Tea suggested moving the querent to a source of a large body of water for a rebalancing negative ion charge, and while I have been wanting to get myself to the Oregon Coast again soon, I decided to go with a wonderfully powerful and beautiful negative ion charging station that is a little bit closer to my home. I took myself to Multnomah Falls this afternoon, with my 5 of Swords card and a rose quartz crystal. I had a paraphrased version of Tea’s ritual memorized, and repeated it to myself as I walked up toward the falls from the parking lot, and kept repeating it to myself as I got closer and closer to the water:
I prioritize peace.
I send love to conflict.
The most charging moment of the journey up the falls has always been standing at the crest just above the bridge in front of the falls. Multnomah Falls spills here into the upper basalt cavern, feeding a pool of rushing water, then spilling out into a pool at the base of the lower falls. A lot of water gets spit out into a fine and assertive mist for any viewers that stand at this crest. I don’t always love a constant spray of water confronting my face, but this particular water source has always been full of a joyful healing charge for me.
I had been thinking a lot about how my recent relationship to conflict left me feeling especially blocked, and it suddenly hit me how this water flow in front of me was the MOST unblocked force I had seen in a long while.

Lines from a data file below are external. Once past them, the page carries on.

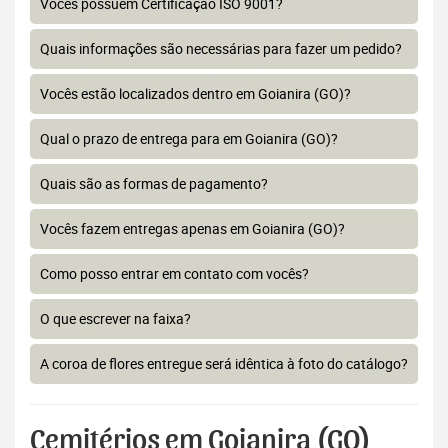
Vocês possuem Certificação ISO 9001?
Quais informações são necessárias para fazer um pedido?
Vocês estão localizados dentro em Goianira (GO)?
Qual o prazo de entrega para em Goianira (GO)?
Quais são as formas de pagamento?
Vocês fazem entregas apenas em Goianira (GO)?
Como posso entrar em contato com vocês?
O que escrever na faixa?
A coroa de flores entregue será idêntica à foto do catálogo?
Cemitérios em Goianira (GO)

This water was free flowing, powerful and soft at the same time. This water was unblocked. I am mostly water, and have the agency to unblock my own flow. I don’t have to let thoughts and judgements restrict my flow. I can be like this waterfall. I can be softer. I can be in flow with my emotions. I can experience other’s feelings as water, as a flow. They pass over me, but they don’t need to remain blocked and stagnate within my own flow. I want to be free like this water. I am free like this water source. I wish more fresh water on this planet - Standing Rock, Flint, MI - was as free from conflict as this waterfall felt in that moment.
Water is a right, and it is a rite. Water is ours to protect, to hold, to love. Water gives flow to our blood. It travels through the soil, nourishes plants, moves in weather systems, shapes giant, ancient mineral formations like the Grand Canyon, makes great waves, feeds flowing rivers, and holds pools for reflection.
To hold part of the moment for later, I took some photos and videos of the falls at the crest, gave the water my thanks, and walked back over the bridge past a steady stream of families and tourists taking selfies - took my own quick falls selfie - and walked back down the switch back trail. While these falls are in free flow, the trail up and back down is constantly blocked by everyone posing for a photo in front of the falls. Understandable and relatable. Who wouldn’t want a record of being in intimate proximity to such a grand and powerful force? Large bodies of water like this are a FORCE. One steady, flowing cup, spilling forth one of our most precious and necessary resources in abundance.
Do I feel unblocked now?
I believe the unblocking will be in a constant state of flux, but I do feel more gratitude for being able to move through this journey of flow today. I move through my watery emotions with strength and softness. I work today to flow unblocked like this waterfall.